_Exercise instructions_
Work out how many lines in the material below hold "inline", then give only that number.

_Listed entries_
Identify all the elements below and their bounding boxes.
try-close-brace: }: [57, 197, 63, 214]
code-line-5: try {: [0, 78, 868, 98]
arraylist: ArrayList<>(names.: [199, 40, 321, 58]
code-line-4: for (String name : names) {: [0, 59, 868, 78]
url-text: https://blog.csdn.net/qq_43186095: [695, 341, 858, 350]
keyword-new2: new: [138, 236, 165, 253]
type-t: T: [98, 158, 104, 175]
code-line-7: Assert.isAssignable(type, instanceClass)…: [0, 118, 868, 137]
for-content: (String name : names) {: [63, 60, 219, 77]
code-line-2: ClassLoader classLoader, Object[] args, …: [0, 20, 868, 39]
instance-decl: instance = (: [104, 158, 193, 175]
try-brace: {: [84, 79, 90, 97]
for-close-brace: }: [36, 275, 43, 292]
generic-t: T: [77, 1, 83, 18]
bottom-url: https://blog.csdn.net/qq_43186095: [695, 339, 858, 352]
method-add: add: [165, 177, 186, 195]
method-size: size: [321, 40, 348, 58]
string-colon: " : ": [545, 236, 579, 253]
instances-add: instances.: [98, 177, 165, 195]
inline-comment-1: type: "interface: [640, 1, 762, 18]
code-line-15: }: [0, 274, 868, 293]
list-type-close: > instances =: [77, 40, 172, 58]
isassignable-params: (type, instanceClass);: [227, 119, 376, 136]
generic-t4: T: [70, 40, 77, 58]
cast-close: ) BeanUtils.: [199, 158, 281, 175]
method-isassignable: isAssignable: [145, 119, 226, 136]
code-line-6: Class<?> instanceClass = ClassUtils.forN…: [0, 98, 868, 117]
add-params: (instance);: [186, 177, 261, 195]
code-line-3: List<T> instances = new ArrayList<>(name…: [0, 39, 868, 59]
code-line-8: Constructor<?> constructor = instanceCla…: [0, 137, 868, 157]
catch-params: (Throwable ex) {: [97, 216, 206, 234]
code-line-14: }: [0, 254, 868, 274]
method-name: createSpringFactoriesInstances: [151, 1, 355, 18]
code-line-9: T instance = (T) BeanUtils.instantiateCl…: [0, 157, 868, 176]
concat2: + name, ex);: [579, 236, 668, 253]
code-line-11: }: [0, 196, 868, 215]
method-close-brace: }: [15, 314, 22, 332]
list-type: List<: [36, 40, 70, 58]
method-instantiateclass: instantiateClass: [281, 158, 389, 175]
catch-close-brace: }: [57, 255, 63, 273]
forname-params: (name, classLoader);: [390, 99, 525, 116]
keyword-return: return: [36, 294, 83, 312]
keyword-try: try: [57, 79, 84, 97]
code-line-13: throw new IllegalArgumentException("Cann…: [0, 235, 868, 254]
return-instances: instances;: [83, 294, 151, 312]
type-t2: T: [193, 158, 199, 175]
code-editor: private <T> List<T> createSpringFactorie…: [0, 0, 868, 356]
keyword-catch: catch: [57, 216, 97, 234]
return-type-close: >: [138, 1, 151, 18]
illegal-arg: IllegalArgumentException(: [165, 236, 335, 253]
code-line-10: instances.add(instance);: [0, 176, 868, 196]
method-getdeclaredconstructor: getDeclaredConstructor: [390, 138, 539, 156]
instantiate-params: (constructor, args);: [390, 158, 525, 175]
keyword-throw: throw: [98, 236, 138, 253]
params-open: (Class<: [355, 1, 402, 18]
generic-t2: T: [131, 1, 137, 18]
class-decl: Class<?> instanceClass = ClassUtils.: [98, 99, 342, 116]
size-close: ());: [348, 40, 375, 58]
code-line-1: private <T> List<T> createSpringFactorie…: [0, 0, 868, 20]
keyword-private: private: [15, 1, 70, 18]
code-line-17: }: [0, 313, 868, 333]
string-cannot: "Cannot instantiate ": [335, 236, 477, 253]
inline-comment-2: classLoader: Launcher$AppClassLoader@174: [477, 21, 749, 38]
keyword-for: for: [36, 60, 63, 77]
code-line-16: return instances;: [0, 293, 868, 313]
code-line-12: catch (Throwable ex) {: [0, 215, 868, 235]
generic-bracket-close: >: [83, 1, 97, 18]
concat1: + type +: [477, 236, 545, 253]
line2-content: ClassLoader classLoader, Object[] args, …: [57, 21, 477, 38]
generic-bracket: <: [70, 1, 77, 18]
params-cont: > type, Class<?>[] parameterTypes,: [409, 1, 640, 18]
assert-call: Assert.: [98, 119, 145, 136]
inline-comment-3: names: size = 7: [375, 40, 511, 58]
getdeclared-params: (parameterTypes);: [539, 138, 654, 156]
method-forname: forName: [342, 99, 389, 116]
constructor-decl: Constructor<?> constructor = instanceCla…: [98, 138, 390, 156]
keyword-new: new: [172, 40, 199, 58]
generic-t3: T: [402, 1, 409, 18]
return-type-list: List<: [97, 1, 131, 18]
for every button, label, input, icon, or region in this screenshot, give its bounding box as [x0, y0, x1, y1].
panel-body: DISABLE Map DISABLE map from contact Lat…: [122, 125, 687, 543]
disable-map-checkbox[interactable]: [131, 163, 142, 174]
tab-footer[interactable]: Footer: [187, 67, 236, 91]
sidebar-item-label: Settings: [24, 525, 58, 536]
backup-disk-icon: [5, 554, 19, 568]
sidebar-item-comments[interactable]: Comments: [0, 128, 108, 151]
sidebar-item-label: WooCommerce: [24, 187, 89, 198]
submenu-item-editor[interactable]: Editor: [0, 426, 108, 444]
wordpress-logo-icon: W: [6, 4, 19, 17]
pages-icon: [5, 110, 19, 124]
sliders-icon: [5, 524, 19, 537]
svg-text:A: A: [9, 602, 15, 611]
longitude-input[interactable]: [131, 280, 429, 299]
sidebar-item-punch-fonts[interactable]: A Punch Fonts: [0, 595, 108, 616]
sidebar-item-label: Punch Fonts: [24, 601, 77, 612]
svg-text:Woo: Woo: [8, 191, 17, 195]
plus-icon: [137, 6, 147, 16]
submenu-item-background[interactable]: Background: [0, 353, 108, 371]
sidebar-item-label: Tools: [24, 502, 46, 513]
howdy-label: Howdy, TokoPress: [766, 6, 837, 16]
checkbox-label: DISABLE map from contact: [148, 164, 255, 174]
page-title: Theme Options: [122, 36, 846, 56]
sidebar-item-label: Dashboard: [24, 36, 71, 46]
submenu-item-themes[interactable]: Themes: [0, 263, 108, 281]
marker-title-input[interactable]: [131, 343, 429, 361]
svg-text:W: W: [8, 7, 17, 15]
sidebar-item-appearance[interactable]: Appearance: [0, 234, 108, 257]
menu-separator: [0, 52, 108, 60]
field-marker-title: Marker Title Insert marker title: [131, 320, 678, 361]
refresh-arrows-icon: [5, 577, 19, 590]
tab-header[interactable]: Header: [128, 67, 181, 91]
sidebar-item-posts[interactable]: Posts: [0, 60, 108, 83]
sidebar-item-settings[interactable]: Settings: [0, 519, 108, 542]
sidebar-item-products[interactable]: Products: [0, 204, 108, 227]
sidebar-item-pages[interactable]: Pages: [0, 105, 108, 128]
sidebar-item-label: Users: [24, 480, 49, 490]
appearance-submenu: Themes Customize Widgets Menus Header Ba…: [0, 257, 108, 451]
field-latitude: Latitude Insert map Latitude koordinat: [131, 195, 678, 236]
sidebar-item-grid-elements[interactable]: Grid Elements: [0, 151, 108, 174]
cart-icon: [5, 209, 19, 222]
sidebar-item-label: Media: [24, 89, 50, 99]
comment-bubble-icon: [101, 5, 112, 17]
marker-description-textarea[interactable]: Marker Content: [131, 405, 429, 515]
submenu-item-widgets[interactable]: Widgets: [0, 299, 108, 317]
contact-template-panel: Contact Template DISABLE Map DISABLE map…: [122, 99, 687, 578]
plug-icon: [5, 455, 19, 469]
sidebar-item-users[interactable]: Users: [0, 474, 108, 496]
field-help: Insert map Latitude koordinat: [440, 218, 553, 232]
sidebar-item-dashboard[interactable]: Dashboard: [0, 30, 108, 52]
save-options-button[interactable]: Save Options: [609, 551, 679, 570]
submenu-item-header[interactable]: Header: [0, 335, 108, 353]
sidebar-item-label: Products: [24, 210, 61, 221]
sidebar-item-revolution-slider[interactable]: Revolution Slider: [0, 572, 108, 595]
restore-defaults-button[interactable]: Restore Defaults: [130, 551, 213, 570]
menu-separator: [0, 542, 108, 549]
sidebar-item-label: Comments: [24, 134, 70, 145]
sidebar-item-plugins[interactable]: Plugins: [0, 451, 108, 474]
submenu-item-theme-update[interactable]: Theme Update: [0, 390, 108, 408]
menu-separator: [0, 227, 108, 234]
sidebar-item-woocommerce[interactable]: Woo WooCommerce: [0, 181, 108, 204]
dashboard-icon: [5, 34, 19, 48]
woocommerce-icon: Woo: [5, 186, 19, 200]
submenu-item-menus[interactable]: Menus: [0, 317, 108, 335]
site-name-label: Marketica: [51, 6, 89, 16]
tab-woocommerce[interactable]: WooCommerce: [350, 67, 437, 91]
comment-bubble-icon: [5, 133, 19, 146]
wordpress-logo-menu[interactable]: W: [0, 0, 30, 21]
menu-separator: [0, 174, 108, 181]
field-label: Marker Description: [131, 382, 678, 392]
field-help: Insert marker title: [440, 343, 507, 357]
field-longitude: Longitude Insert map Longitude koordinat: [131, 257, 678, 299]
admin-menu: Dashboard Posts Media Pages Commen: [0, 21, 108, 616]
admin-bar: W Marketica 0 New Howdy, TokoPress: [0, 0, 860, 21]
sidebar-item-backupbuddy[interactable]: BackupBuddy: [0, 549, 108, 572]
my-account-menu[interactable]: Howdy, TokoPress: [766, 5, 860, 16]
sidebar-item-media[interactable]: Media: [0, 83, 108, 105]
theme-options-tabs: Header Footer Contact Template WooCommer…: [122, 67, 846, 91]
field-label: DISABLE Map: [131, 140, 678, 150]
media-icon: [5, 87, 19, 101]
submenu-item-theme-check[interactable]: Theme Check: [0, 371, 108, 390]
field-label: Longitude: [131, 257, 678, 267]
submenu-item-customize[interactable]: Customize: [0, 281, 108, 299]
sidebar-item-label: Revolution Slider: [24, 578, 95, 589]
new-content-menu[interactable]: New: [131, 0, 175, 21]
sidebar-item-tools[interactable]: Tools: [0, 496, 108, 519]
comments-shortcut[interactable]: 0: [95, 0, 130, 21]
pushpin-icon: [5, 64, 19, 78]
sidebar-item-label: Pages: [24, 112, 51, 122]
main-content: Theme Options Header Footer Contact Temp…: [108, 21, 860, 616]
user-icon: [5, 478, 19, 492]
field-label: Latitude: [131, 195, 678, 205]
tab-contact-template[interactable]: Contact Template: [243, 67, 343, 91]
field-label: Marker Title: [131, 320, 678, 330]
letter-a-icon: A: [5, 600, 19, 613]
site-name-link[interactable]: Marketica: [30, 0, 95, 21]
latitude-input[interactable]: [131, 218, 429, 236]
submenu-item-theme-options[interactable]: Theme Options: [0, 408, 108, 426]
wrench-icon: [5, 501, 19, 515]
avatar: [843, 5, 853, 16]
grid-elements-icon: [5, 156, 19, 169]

_Exercise response_
3